[Transcribed page contents]
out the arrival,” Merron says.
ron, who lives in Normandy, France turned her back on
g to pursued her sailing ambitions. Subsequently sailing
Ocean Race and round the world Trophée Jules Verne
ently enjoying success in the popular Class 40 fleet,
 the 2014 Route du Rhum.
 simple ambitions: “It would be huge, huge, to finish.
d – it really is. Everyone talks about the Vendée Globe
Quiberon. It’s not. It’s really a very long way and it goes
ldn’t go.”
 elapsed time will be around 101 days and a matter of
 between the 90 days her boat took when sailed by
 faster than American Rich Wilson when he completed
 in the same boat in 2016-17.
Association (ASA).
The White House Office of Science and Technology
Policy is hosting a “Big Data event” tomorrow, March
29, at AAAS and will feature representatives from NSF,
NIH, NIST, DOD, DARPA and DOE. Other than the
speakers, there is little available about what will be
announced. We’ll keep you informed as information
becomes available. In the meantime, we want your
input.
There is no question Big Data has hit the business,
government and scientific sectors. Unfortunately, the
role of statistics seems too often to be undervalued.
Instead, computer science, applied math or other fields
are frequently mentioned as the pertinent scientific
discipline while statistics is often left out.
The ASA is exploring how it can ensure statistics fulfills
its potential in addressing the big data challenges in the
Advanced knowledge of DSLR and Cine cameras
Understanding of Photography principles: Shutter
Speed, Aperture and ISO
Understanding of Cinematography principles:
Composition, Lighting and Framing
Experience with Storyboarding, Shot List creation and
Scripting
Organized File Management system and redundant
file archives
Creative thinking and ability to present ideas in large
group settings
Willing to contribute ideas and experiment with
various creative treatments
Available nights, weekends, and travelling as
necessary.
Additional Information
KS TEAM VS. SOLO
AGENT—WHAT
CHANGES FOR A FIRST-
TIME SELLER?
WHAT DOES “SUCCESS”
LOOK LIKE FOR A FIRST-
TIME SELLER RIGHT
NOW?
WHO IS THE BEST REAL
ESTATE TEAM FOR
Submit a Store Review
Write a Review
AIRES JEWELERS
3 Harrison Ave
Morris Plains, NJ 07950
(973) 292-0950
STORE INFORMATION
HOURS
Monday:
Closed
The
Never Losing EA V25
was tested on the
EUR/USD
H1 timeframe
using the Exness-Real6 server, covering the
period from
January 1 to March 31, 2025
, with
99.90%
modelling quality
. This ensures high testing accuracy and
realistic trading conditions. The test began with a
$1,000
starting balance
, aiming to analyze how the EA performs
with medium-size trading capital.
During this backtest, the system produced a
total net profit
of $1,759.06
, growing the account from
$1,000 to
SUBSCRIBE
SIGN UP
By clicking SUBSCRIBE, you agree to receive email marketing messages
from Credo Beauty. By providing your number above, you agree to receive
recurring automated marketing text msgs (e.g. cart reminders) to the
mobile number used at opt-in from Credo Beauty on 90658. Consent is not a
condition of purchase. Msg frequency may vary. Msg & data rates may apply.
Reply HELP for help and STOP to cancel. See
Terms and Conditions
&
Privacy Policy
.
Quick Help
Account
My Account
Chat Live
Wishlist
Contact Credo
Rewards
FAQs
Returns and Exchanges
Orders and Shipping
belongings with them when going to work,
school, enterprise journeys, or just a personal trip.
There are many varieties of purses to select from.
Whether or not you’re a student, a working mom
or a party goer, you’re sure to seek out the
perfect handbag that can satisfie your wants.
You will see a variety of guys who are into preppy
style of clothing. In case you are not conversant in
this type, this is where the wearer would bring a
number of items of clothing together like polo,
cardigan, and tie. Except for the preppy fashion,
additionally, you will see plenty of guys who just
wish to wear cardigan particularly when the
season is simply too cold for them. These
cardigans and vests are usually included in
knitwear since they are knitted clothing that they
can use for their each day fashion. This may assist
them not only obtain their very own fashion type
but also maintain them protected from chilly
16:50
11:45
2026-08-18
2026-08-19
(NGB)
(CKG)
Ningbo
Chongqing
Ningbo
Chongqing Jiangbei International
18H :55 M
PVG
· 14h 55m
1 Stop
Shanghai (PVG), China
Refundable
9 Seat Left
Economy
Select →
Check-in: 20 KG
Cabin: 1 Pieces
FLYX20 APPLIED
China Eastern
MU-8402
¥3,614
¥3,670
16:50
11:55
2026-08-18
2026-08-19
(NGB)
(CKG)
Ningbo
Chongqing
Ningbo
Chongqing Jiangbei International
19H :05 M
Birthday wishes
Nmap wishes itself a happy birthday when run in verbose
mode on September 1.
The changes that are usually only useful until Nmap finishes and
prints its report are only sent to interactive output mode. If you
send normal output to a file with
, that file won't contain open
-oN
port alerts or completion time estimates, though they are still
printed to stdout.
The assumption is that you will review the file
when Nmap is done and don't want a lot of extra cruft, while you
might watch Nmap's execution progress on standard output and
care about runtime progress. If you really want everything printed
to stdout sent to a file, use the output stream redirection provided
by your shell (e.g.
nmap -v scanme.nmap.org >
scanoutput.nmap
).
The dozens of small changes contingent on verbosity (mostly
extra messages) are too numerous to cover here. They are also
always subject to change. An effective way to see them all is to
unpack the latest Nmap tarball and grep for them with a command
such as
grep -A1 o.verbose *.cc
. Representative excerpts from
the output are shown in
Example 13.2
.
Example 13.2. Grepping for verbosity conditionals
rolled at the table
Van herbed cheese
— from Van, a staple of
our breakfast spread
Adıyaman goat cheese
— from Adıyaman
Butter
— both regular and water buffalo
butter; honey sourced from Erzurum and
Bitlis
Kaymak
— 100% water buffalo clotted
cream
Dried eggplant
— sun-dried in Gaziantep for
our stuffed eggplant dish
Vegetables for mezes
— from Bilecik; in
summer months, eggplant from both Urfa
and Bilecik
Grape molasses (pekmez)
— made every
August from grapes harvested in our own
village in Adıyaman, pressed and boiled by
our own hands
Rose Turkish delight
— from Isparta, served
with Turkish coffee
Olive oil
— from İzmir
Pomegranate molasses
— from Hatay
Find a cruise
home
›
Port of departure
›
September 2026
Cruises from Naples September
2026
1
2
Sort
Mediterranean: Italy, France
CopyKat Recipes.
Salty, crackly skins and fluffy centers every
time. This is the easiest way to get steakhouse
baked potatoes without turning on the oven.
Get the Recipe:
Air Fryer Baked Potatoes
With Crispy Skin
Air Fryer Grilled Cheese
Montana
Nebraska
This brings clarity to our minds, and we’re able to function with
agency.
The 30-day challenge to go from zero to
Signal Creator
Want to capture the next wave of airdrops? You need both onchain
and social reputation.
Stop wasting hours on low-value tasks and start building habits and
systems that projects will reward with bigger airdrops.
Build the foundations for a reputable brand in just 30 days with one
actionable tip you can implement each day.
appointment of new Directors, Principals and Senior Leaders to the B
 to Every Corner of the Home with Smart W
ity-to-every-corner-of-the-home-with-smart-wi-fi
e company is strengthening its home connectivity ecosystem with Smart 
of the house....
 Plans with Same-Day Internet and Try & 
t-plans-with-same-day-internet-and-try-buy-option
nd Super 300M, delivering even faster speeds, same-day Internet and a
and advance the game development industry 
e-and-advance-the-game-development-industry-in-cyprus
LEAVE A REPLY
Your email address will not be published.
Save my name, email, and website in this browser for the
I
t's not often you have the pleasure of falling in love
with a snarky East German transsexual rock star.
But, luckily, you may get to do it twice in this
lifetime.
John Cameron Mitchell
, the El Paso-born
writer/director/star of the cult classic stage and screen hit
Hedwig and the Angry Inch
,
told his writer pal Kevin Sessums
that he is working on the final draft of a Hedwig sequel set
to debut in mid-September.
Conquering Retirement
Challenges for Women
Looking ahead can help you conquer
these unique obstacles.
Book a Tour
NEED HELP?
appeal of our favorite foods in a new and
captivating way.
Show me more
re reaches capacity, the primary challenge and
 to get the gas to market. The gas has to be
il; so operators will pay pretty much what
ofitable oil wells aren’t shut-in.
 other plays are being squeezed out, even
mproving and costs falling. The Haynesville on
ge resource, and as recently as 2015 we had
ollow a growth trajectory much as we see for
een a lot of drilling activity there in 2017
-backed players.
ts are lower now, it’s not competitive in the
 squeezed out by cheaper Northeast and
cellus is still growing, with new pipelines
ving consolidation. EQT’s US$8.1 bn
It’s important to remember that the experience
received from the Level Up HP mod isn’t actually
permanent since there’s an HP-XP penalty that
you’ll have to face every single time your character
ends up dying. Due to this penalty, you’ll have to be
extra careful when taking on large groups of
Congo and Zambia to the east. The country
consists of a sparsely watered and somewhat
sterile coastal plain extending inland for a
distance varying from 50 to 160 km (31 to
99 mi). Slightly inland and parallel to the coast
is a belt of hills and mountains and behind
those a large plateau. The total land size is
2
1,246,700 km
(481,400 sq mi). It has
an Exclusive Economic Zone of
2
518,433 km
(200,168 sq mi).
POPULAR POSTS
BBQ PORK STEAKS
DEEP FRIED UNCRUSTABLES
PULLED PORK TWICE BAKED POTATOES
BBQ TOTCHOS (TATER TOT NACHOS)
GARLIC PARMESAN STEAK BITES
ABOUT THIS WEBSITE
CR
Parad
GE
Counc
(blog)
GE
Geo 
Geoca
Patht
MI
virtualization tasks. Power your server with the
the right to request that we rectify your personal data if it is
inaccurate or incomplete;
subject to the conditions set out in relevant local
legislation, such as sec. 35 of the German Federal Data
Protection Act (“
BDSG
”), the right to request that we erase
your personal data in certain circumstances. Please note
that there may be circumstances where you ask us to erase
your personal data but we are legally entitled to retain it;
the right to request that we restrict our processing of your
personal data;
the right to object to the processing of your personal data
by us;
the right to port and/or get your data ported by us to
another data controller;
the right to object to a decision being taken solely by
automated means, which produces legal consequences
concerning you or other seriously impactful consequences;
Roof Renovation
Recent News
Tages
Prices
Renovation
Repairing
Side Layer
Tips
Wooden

What is being asked: Beginning with the line above that contains "systems that projects", copy each line exactly up to and including the line that contains "to Every Corner of the Home with Smart W", and go no further.

Task response:
systems that projects will reward with bigger airdrops.
Build the foundations for a reputable brand in just 30 days with one
actionable tip you can implement each day.
appointment of new Directors, Principals and Senior Leaders to the B
 to Every Corner of the Home with Smart W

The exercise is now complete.